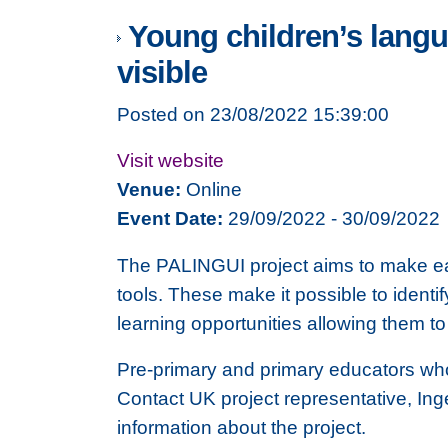
Young children’s langu
visible
Posted on 23/08/2022 15:39:00
Visit website
Venue:
Online
Event Date:
29/09/2022 - 30/09/2022
The PALINGUI project aims to make ear
tools. These make it possible to ident
learning opportunities allowing them t
Pre-primary and primary educators who w
Contact UK project representative, Ing
information about the project.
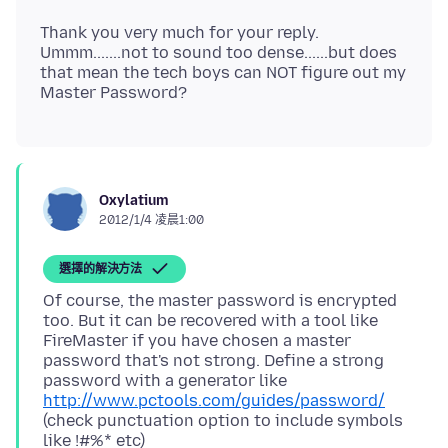
Thank you very much for your reply.
Ummm.......not to sound too dense......but does
that mean the tech boys can NOT figure out my
Oxylatium
2012/1/4 凌晨1:00
選擇的解決方法
Of course, the master password is encrypted
too. But it can be recovered with a tool like
FireMaster if you have chosen a master
password that's not strong. Define a strong
password with a generator like
http://www.pctools.com/guides/password/
(check punctuation option to include symbols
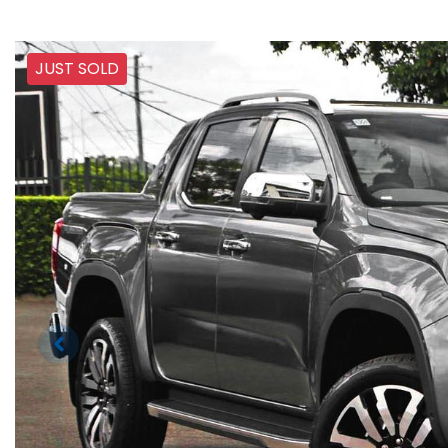
JUST SOLD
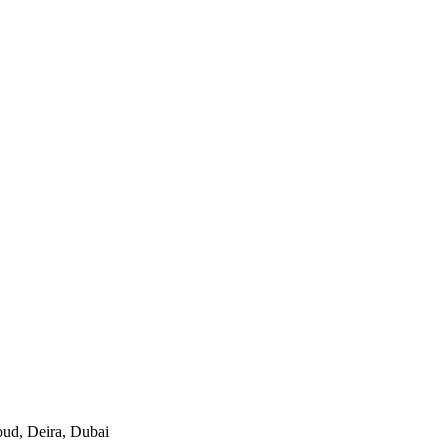
oud, Deira, Dubai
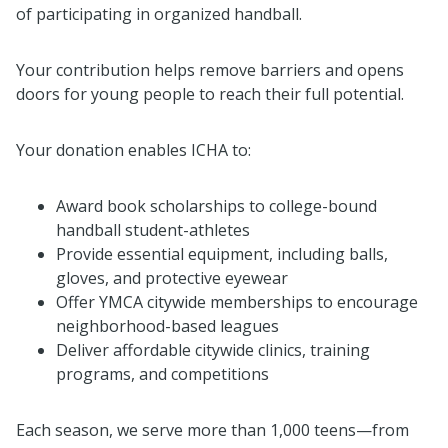
of participating in organized handball.
Your contribution helps remove barriers and opens
doors for young people to reach their full potential.
Your donation enables ICHA to:
Award book scholarships to college-bound
handball student-athletes
Provide essential equipment, including balls,
gloves, and protective eyewear
Offer YMCA citywide memberships to encourage
neighborhood-based leagues
Deliver affordable citywide clinics, training
programs, and competitions
Each season, we serve more than 1,000 teens—from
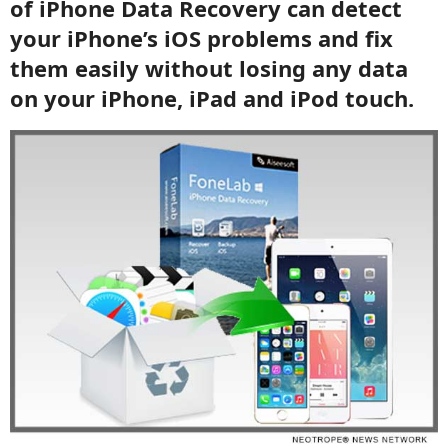
of iPhone Data Recovery can detect
your iPhone’s iOS problems and fix
them easily without losing any data
on your iPhone, iPad and iPod touch.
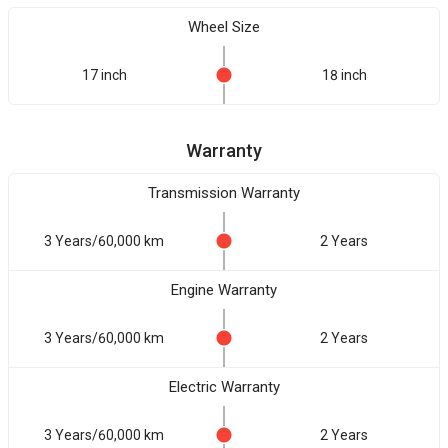
Wheel Size
17 inch
18 inch
Warranty
Transmission Warranty
3 Years/60,000 km
2 Years
Engine Warranty
3 Years/60,000 km
2 Years
Electric Warranty
3 Years/60,000 km
2 Years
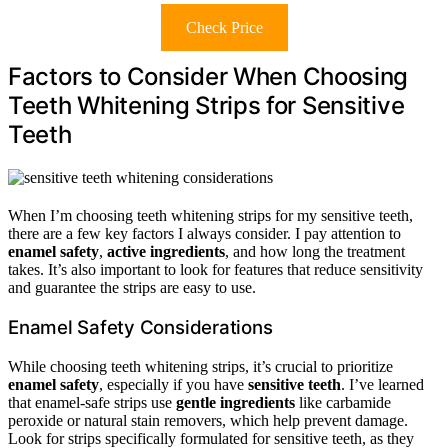
Check Price
Factors to Consider When Choosing
Teeth Whitening Strips for Sensitive
Teeth
When I’m choosing teeth whitening strips for my sensitive teeth,
there are a few key factors I always consider. I pay attention to
enamel safety
,
active ingredients
, and how long the treatment
takes. It’s also important to look for features that reduce sensitivity
and guarantee the strips are easy to use.
Enamel Safety Considerations
While choosing teeth whitening strips, it’s crucial to prioritize
enamel safety
, especially if you have
sensitive teeth
. I’ve learned
that enamel-safe strips use
gentle ingredients
like carbamide
peroxide or natural stain removers, which help prevent damage.
Look for strips specifically formulated for sensitive teeth, as they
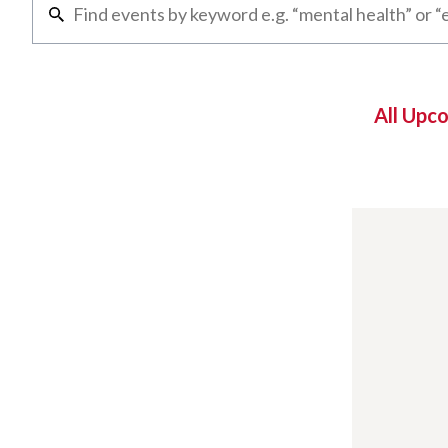
All Upc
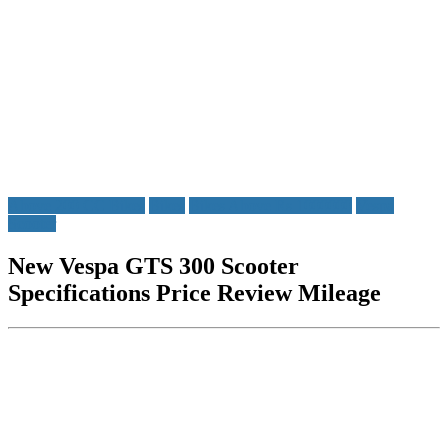
Above 200 CC Bikes
Bikes
Bikes Above Rs 1000000
Vespa
Scooter
New Vespa GTS 300 Scooter
Specifications Price Review Mileage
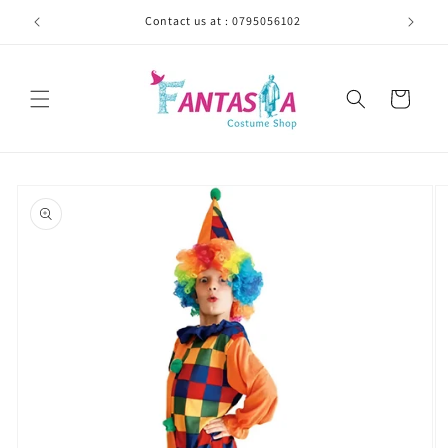
Skip to
Contact us at : 0795056102
content
Cart
Skip to
product
information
# # # # #
* _WHAT YOU SHOULD DO_: All that belongs in the answer is the run of lines above from the line containing "active ingredients" through the line containing "peroxide or natural", exactly as written.

* _RESPONSE TO THIS TASK_:
active ingredients
, and how long the treatment
takes. It’s also important to look for features that reduce sensitivity
and guarantee the strips are easy to use.
Enamel Safety Considerations
While choosing teeth whitening strips, it’s crucial to prioritize
enamel safety
, especially if you have
sensitive teeth
. I’ve learned
that enamel-safe strips use
gentle ingredients
like carbamide
peroxide or natural stain removers, which help prevent damage.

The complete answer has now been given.